Volkswagen AG (VW) wants diesel vehicles to get federal and state incentives similar to those for electric vehicles (EVs). Instead, the automaker feels diesels are "penalized." 

“We’re not feeling the love,” said Anna Schneider, vice president for industry and government relations at VW Group of America. “This is one of the greenest choices... It’s time the U.S. government included clean diesel in its ‘all of the above’ strategy’ for greening U.S. roads. Putting these vehicles on the road should be incentivized and not penalized, and that’s our goal.”

Diesels are about 30 percent more fuel efficient than gasoline vehicles, but the problem is that diesels have a higher carbon content than the gasoline-powered cars. For that reason, the U.S. Environmental Protection Agency (EPA) said that diesels only cut carbon emissions by 7 to 20 percent.

Hence, diesels don't get the same treatment as EVs. EVs receive many advantages, such as federal and state tax credits, access to carpool lanes, etc. This is because EVs are seen as key contributors to "greening" the auto industry, and that's especially important right now with the new 54.5 MPG CAFE standards in place for 2017-2025 model years. 
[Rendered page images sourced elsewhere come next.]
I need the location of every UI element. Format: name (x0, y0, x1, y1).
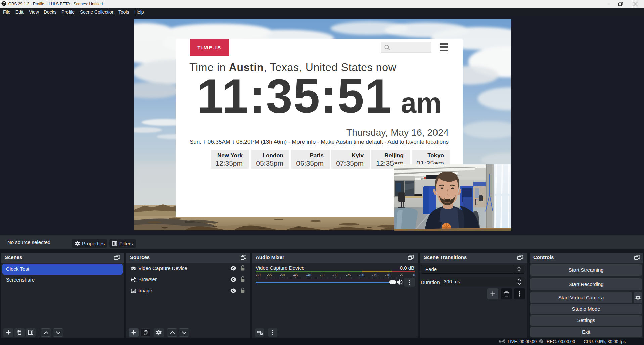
svg-text:-20: -20 (359, 273, 364, 277)
svg-text:0: 0 (413, 273, 415, 277)
svg-text:-50: -50 (280, 273, 285, 277)
svg-text:-55: -55 (267, 273, 272, 277)
svg-text:-45: -45 (293, 273, 298, 277)
svg-text:-30: -30 (333, 273, 338, 277)
svg-text:-5: -5 (400, 273, 403, 277)
svg-text:-60: -60 (256, 273, 261, 277)
svg-text:-15: -15 (372, 273, 377, 277)
svg-text:-40: -40 (306, 273, 311, 277)
svg-text:-10: -10 (385, 273, 390, 277)
svg-text:-25: -25 (346, 273, 351, 277)
svg-text:-35: -35 (320, 273, 325, 277)
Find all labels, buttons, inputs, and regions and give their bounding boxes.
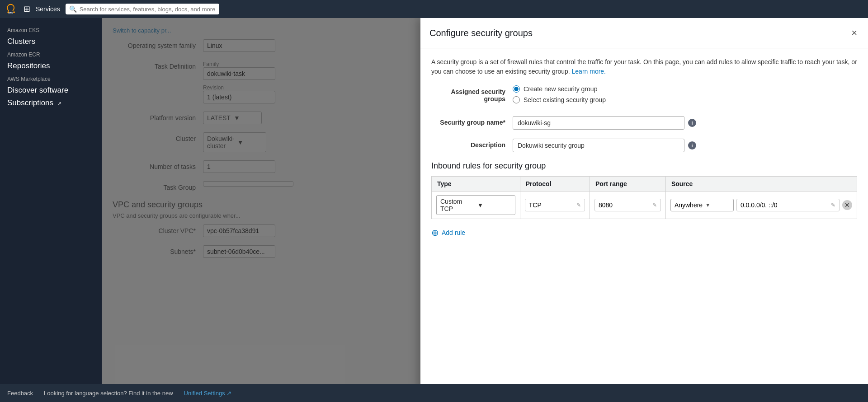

In fact, these new standards don't give diesels additional credits the way it does other vehicles. The EPA said it doesn’t believe diesel vehicles push the commercialization of technologies that will help autos reach zero (or even near-zero) emissions. In addition, the EPA doesn't seem to think that diesels have an issue with "consumer acceptance."

Further hurting the cause of diesels is that 15 U.S. states place additional taxes on diesel, and federal taxes for diesels are 6 cents higher than those of gasoline-powered autos. 

EVs, on the other hand, are eligible for a $7,500 federal tax credit. 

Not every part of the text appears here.